1. 5
    1. 3

      Stream ciphers that use cryptographic hashes have a risk of running into cycles. This is when calling the transform function on the state will eventually go back to a previous one. In order to mitigate this, we can use a block cipher instead.

      The “proper” way is just to use a bigger state. The usual rule of thumb for overcoming the birthday paradox is to double the number of bits, so I would expect 256 bits of capacity would be sufficient for a 128-bit security level. But then you can’t use raw MD5 as your sponge function, which sort of defeats the author’s purpose of “can we make MD5 do everything”.

      The author mentions ChaCha20 as an alternative permutation. I’ve wondered before how dangerous it would be to use that as a sponge function, because it’s relatively simple and has a nice state size of 512 bits: split it in half, and you can absorb/squeeze 32 bytes at a time, with the other 256 bits being your capacity. Being no more than an armchair cryptographer, I’m vaguely aware that you can’t just turn any permutation into a sponge and call it good – but I’m not qualified to say what a permutation needs to have in order to make a good sponge.
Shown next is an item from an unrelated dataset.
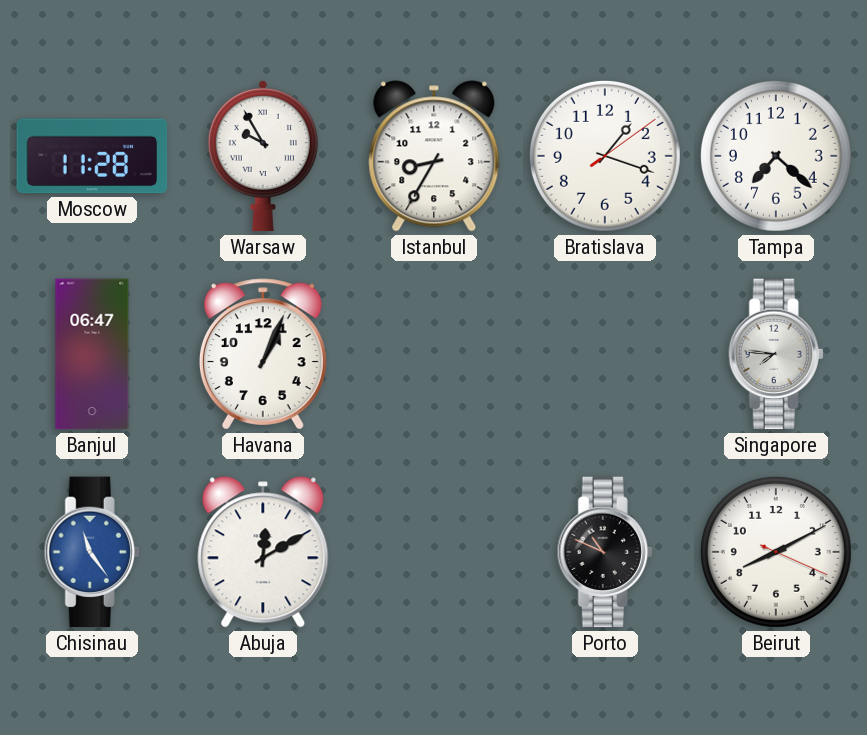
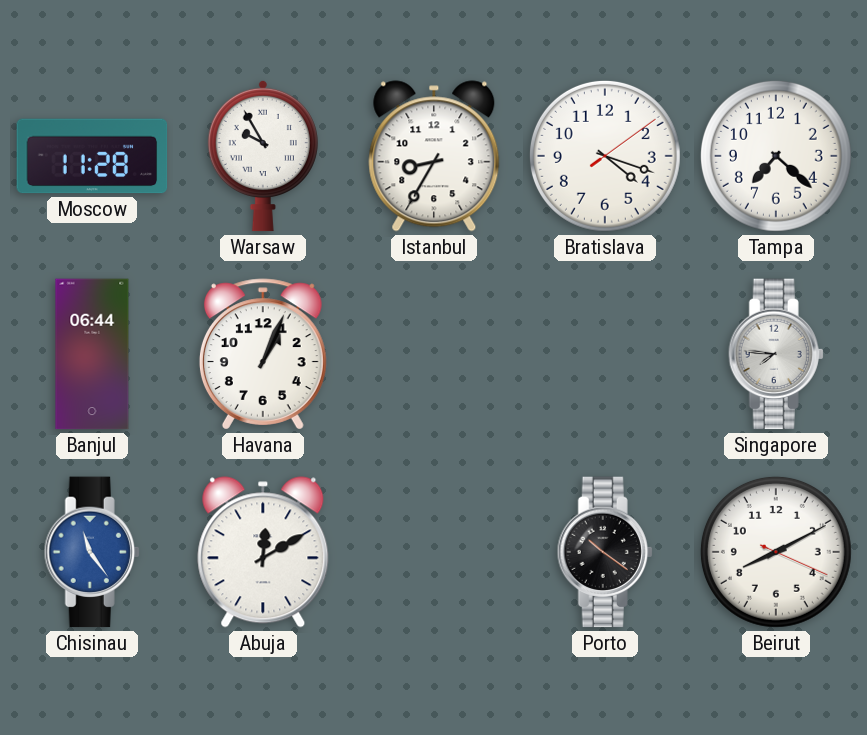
Bratislava: 1:18 -> 4:18
Banjul: 06:47 -> 06:44
Porto: 10:49 -> 10:21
      I see some rough edges in the article (most glaring one is that the described block cipher isn’t really a block cipher). But I’m really happy to see people learning about new fields and “shaking their sillies out” with respect to cryptography.

      1. 1

        I believe Blake2 uses ChaCha20 as the underlying primitive, so investigating how that team built the algorithm would probably answer your question about how to make it safe as a sponge.

      2. 1

        Ah, I found someone to ask questions to. Let me bother you a little now that I’ve caught you.

        I think when performance is not a top priority, you can just use 1 byte or even one bit to absorb and keep the rest as your capacity. This should at least reduce your chances of messing up severely. With ChaCha you can also change the number of rounds to play around with the mixing quality/performance trade-off.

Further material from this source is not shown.